Latest Update Date: 2018 Dec 8
Instructor : Tiffany Timbers
Teaching Assistant : Ali Mirza
Name | Slack Handle | Github.com | Link |
---|---|---|---|
Gilbert Lei | @Gilbert Lei |
@gilbertlei |
Gilbert's link |
Mengda Yu | @Mengda(Albert) Yu |
@mru4913 |
Albert's link |
This project is to analyze whether male and female make the same amount of purchase on Black Friday via a hypothesis test on a data set that contains the transactions made in a retail store on a Black Friday.
It follows the data analysis methodology shown below.
R for Data Science by Grolemund & Wickham source
A specific inferential question to be addressed by this project:
Is the amount of purchase made by male different from that made by female on Black Friday?
In this project, we defined our null hypothesis and alternative hypothesis.
- Null hypothesis: The mean purchase amount made by male is not different from the mean purchase amount made by female.
- Alternative hypothesis: The mean purchase amount made by male is different from the mean purchase amount made by female.
We wrote R scripts to clean, visualize and analyze the data set. Then we produced a final report with the decision based on the asymptotic theory and a t-test. The p-value calculated via the t-test is significantly less than the threshold 0.05, which indicates strong evidence against the null hypothesis. Thus, we rejected the null hypothesis.
This project repository includes data, scripts, documents and results.
The data set we used for this project is BlackFriday.csv(5 MB), which contains over 500,000 observations about the Black Friday sales in a retail store. It involves different kinds of numerical variables, such as purchase
, and categorical variables, such as gender
. This dataset is originally used by people to gain a better understanding of customer purchase behaviour.
The data set is downloaded from Kaggle.com (download link). It
originally comes from a competition hosted by Analytics Vidhya
.
Released UnderCC0: Public Domain
To read the first 5 lines from BlackFriday.csv
, we run the following script in R. The output is shown in below image.
Rscript src/00_read_raw_data.R data/BlackFriday.csv 5
The data analysis in this project comprises of 5 steps, including cleaning data, visualizing data, analyzing data, generating results and generating a final report, as shown below.
We started with cleaning data via R script 01_clean_data.R
, which takes two arguments, a file path that points to the raw data and another file path that specifies where to store the output from the script.
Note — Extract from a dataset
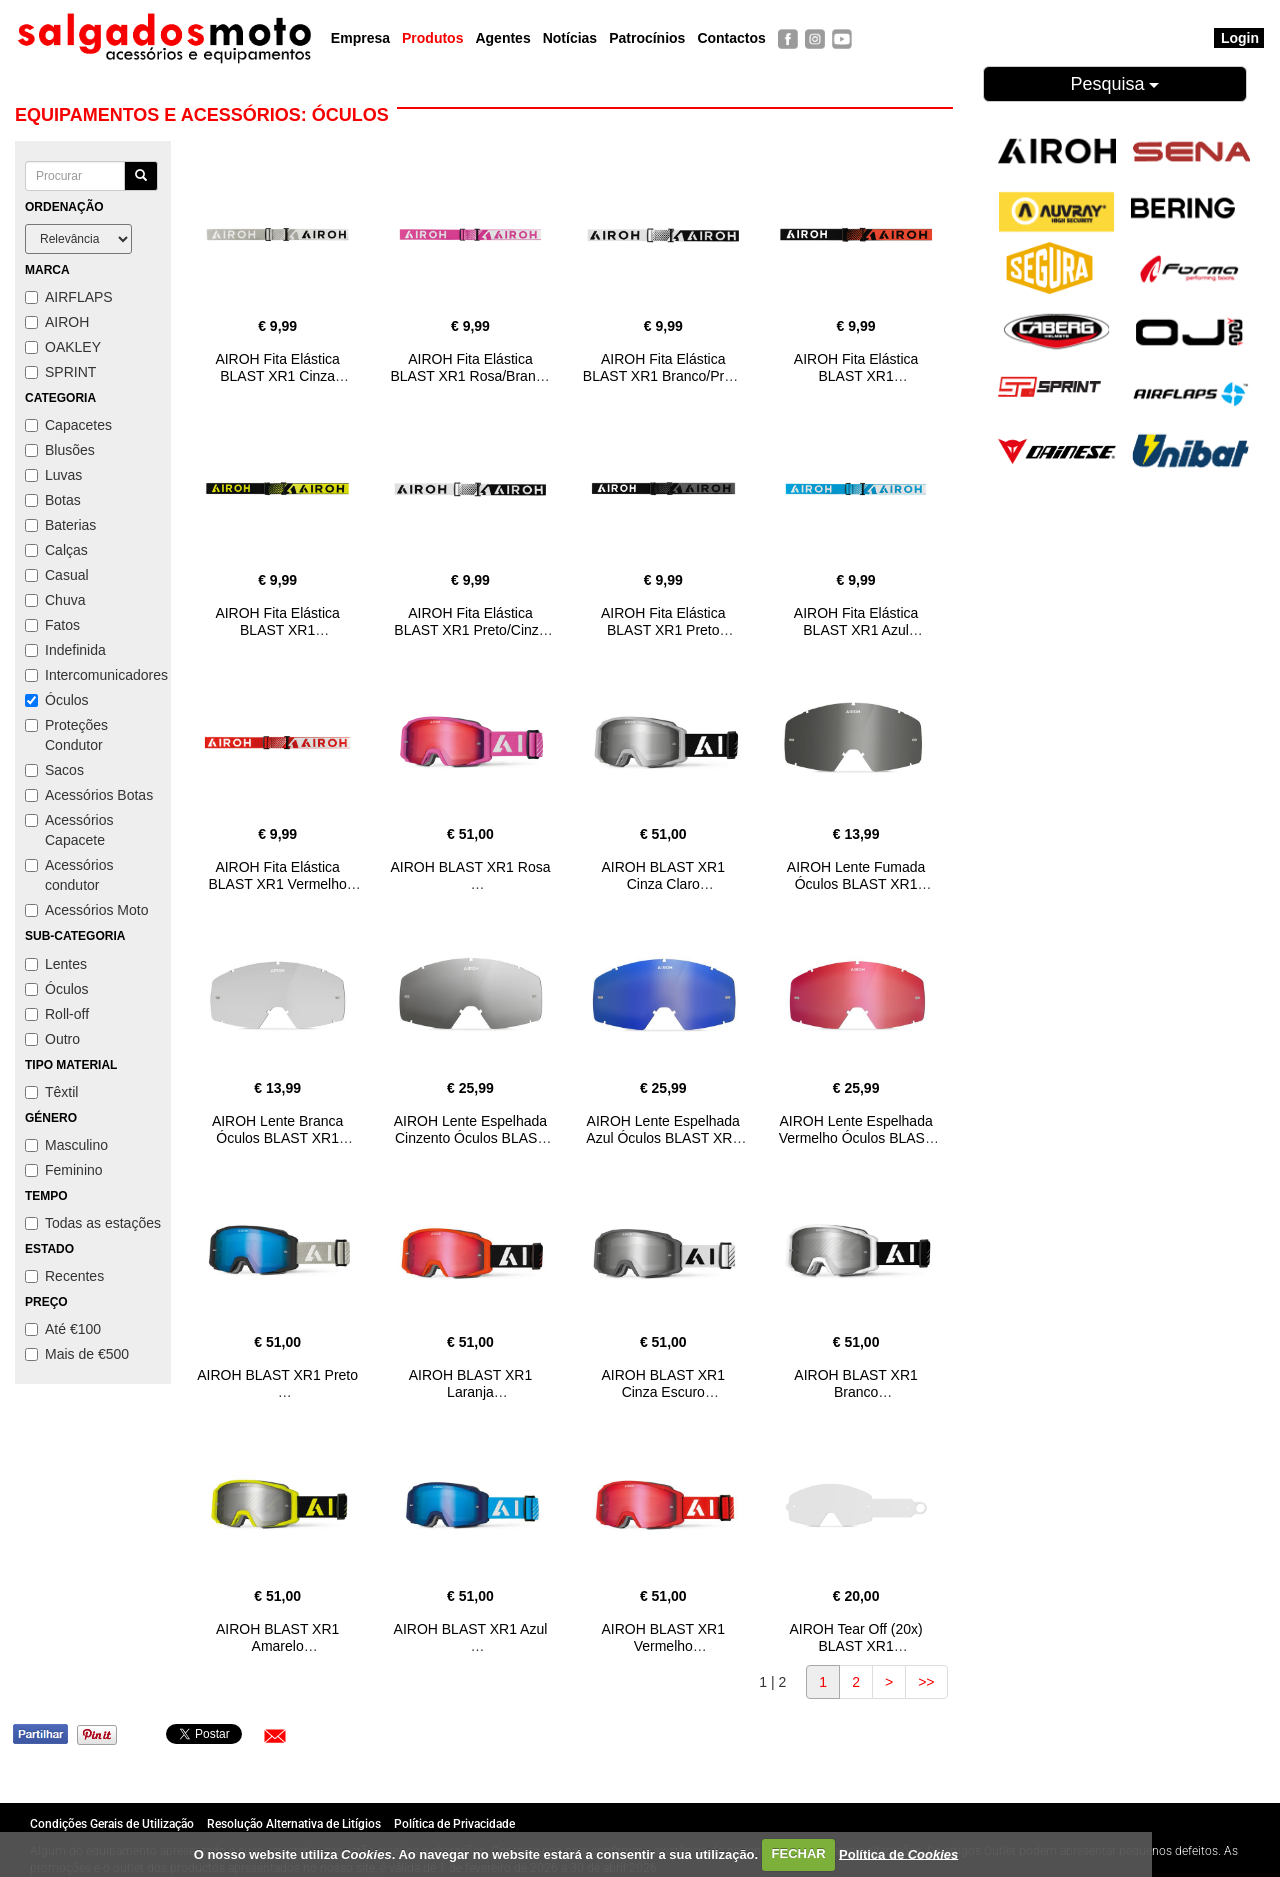 This screenshot has width=1280, height=1877. Describe the element at coordinates (63, 347) in the screenshot. I see `OAKLEY` at that location.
Then we performed exploratory data analysis via R script 02_visualize_data.R
. This script loads the tidy data generated by the first script and generates a group of figures to show any patterns in the data set. In the third R script 03_analyze_data.R
, we based on the asymptotic theory to calculate sampling estimates and run t-test. The results were stored in csv files in results
folder. After that, we used 04_generate_final_result.R
to visualize these results and save these figures in imgs
folder. In the end, we created a R Markdown file report.Rmd
which includes all information mentioned above and is rendered into a final report in .md format in doc
folder.
We use Make
to automate our data analysis scripts. The Makefile
in project root directory contains the execution of the Rscripts. To reproduce our data analysis, you need to install Make
with the command xcode-select --install
.
Then, you can clone the repository from Github.com
to your local computer.
git clone https://github.com/UBC-MDS/DSCI_522_BlackFriday_Purchases_Analysis.git
Finally, you can start a Command Prompt/Terminal, navigate to the root
of the project directory and run the following commands step by step.
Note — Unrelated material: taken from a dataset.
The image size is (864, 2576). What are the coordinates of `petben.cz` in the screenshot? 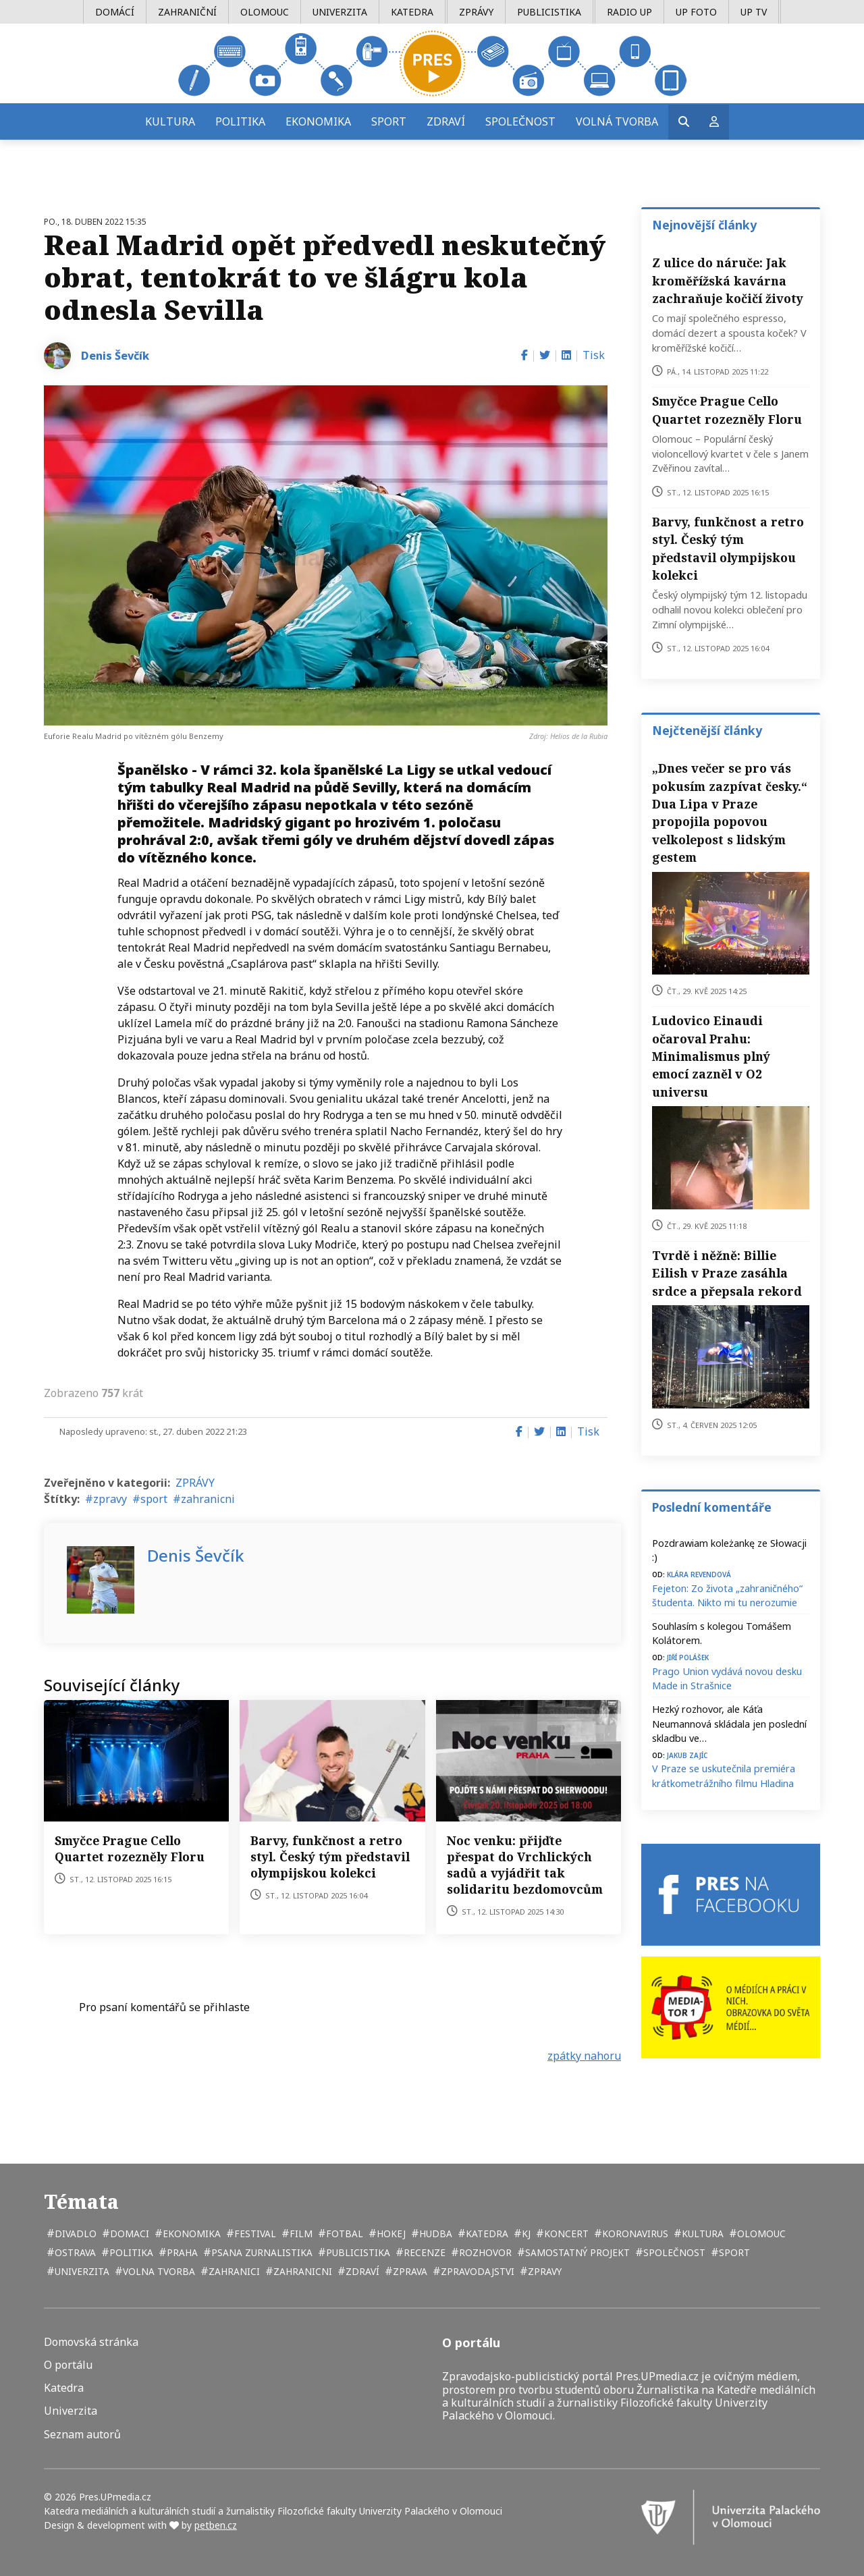 It's located at (215, 2525).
# step 1 - clean data and generate tidy data set
make data/BlackFriday_tidy.csv
# step 2 - run exploratory data analysis and save three plots
make imgs/gender_bar.png imgs/purch_dist.png imgs/gender_pur_hist.png
# step 3 - run CLT-based estimation and hypothesis test,
# save analysis results into two csv files
make results/blackfriday_est.csv results/t_test_result.csv
# step 4 - make plots to visualize analysis results
make imgs/errorbar.png imgs/tdist.png
# step 5 - Render R Markdown file to generate project report
make doc/report.md
Or, you can simply run one single command, which automatically goes through the five steps mentioned above.
# generate all outputs
make all
If, after you have finished some or all of the steps, you want to re-run the analysis, you can execute the command below to remove the files generated by any or all of the scripts. Then you can repeat the steps above.
# clean all outputs
make clean
The dependency diagram of the Makefile is shown below.
For people with Docker installed on their machines, you can download a docker image of the project from Docker Hub.
docker pull mru4913/dsci_522_blackfriday_purchases_analysis
To run this analysis using Docker, you should clone/download this repository, as shown above, use the command line to navigate to the root of this project on your computer, and then type the following(Please fill in PATH_ON_YOUR_COMPUTER with the absolute path to the root of this project on your computer).
docker run --rm -v <PATH_ON_YOUR_COMPUTER>:/home/data_analysis mru4913/dsci_522_blackfriday_purchases_analysis make -C '/home/data_analysis' all
To remove all the file generated, you can run the following.
docker run --rm -v <PATH_ON_YOUR_COMPUTER>:/home/data_analysis mru4913/dsci_522_blackfriday_purchases_analysis make -C '/home/data_analysis' clean
- R (version 3.5.1)
- R libraries
- tidyverse (version 1.2.1), manipulate and organize dataset
- ggplot2 (version 3.1.0), generate graphics
- scales (version 1.0.0), scale tools for graphics
- broom (version 0.5.0), tidy table appeareance
- testthat (version 2.0.1), provide unit tests
- Docker (version 18.09.0)
- Make (version 3.81)